Oscar comemora gol do São Paulo diante do Corinthians no Morumbis pelo Campeonato Paulista — Foto: Divulgação/São Paulo Futebol Clube

O São Paulo Futebol Clube atravessa uma das maiores crises políticas e institucionais de sua história recente. O clube é alvo de investigações da Polícia Civil, enfrenta sucessivos escândalos internos e pode ter o presidente Julio Casares afastado do cargo nesta sexta-feira (16), em uma votação de impeachment no Conselho Deliberativo.

O pedido de destituição foi protocolado por 57 dos 255 conselheiros, sob a alegação de gestão irregular ou temerária. Para o impeachment ser aprovado, são necessários ao menos 191 votos favoráveis. Caso esse número seja alcançado, Casares será afastado imediatamente.

A defesa do presidente sustenta não haver base jurídica para o afastamento

Paralelamente ao processo político interno, a Polícia Civil de São Paulo abriu um inquérito para apurar possíveis crimes envolvendo a gestão do clube. O presidente pode responder por associação criminosa, furto qualificado e apropriação indébita. O SPFC é considerado vítima.

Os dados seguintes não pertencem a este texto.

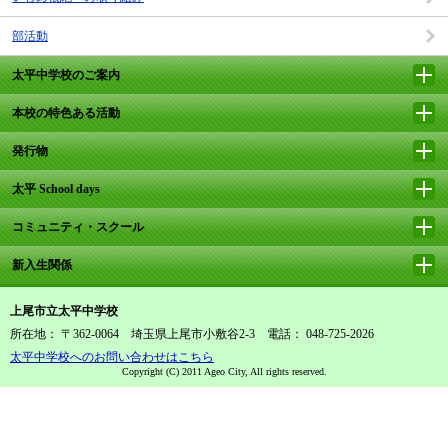
部活動
太平中学校のご案内
本校の特色ある活動
発行物
太平 School days
コミュニティ・スクール
新入生関係
上尾市立太平中学校
所在地： 〒362-0064 埼玉県上尾市小敷谷2-3 電話： 048-725-2026
太平中学校へのお問い合わせはこちら
Copyright (C) 2011 Ageo City, All rights reserved.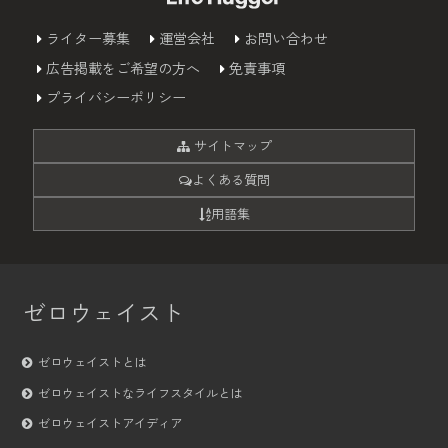
ライター募集
運営会社
お問い合わせ
広告掲載をご希望の方へ
免責事項
プライバシーポリシー
サイトマップ
よくある質問
用語集
ゼロウェイスト
ゼロウェイストとは
ゼロウェイストなライフスタイルとは
ゼロウェイストアイディア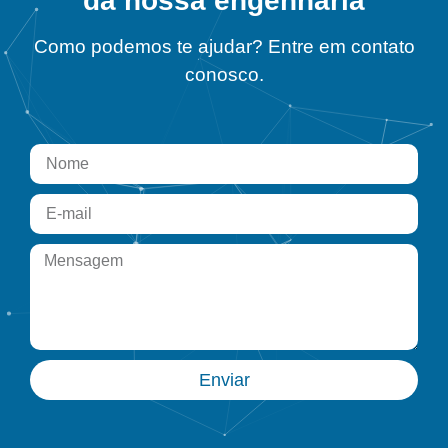
da nossa engenharia
Como podemos te ajudar? Entre em contato
conosco.
Enviar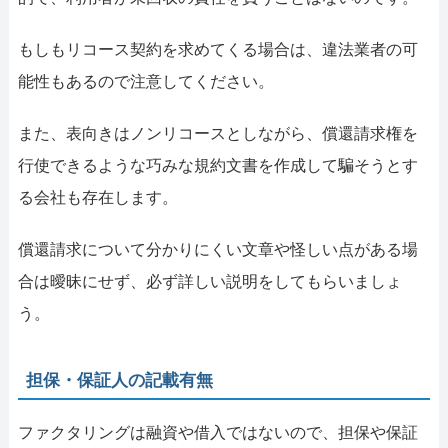
もしもリコース契約を求めてくる場合は、違法業者の可
能性もあるので注意してください。
また、表向きはノンリコースとしながら、償還請求権を
行使できるような巧みな規約文書を作成して騙そうとす
る会社も存在します。
償還請求について分かりにくい文章や怪しい点がある場
合は曖昧にせず、必ず詳しい説明をしてもらいましょ
う。
担保・保証人の記載有無
ファクタリングは融資や借入ではないので、担保や保証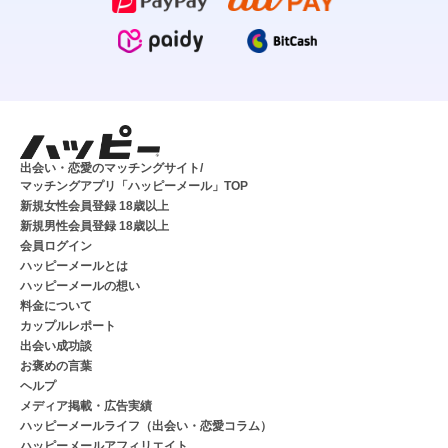
出会い・恋愛のマッチングサイト/
マッチングアプリ「ハッピーメール」TOP
新規女性会員登録 18歳以上
新規男性会員登録 18歳以上
会員ログイン
ハッピーメールとは
ハッピーメールの想い
料金について
カップルレポート
出会い成功談
お褒めの言葉
ヘルプ
メディア掲載・広告実績
ハッピーメールライフ（出会い・恋愛コラム）
ハッピーメールアフィリエイト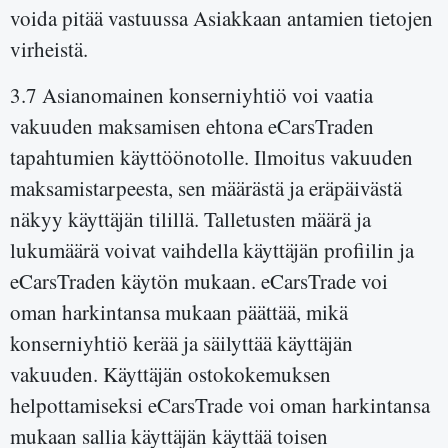
voida pitää vastuussa Asiakkaan antamien tietojen
virheistä.
3.7 Asianomainen konserniyhtiö voi vaatia
vakuuden maksamisen ehtona eCarsTraden
tapahtumien käyttöönotolle. Ilmoitus vakuuden
maksamistarpeesta, sen määrästä ja eräpäivästä
näkyy käyttäjän tilillä. Talletusten määrä ja
lukumäärä voivat vaihdella käyttäjän profiilin ja
eCarsTraden käytön mukaan. eCarsTrade voi
oman harkintansa mukaan päättää, mikä
konserniyhtiö kerää ja säilyttää käyttäjän
vakuuden. Käyttäjän ostokokemuksen
helpottamiseksi eCarsTrade voi oman harkintansa
mukaan sallia käyttäjän käyttää toisen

Segundo a investigação, entre 2021 e 2025 foram realizados saques em dinheiro vivo que somam cerca de R$ 11 milhões das contas do clube. Inicialmente, os valores eram retirados por funcionários do São Paulo. Depois, passaram a ser sacados por uma empresa de transporte de valores.

O destino do dinheiro ainda é desconhecido.

 

Ainda de acordo com a polícia, nesse mesmo período, houve depósitos na conta pessoal de Julio Casares que totalizam cerca de R$ 1,5 milhão.

O advogado do presidente, Bruno Borragini, negou qualquer relação entre os saques do clube e os depósitos na conta de Casares.

“Não há uma relação de vinculação, nem direta nem indireta, entre os saques do São Paulo e as entradas em espécie na conta do Julio”, afirmou ao Fantástico.

A defesa também argumenta que Casares, antes de assumir a presidência, atuava como publicitário e recebia parte de sua remuneração em dinheiro vivo, o que explicaria os depósitos.

O advogado do clube, Pedro Iokoi, justificou os saques em espécie alegando que algumas despesas do futebol exigem pagamento em dinheiro, como arbitragem e premiações aos jogadores.

Nesta semana, o São Paulo contratou peritos para reunir notas fiscais e tentar comprovar a destinação dos valores.

Caso dos camarotes

Outra investigação envolve a exploração clandestina de camarotes no estádio do Morumbi, com a participação de dois diretores do clube: Douglas Schwartzmann e Mara Casares, ex-esposa do presidente.

ge divulgou áudios em que Douglas fala sobre a divisão de lucros do esquema. “Teve negócio aí que você ganhou dinheiro, eu ganhei, todo mundo ganhou, mas foi feito tudo na confiança”, diz ele em um dos trechos.

Os dois pediram licença dos cargos. Os advogados negam as acusações e afirmam que os áudios foram retirados de contexto.

A crise institucional se soma a uma temporada sem títulos e marcada por outros episódios polêmicos. Em 2025, ao menos dois atletas receberam aplicações de canetas emagrecedoras adquiridas de um vendedor sem autorização da Anvisa. O responsável, o nutrólogo Eduardo Rauen, teve o contrato rescindido.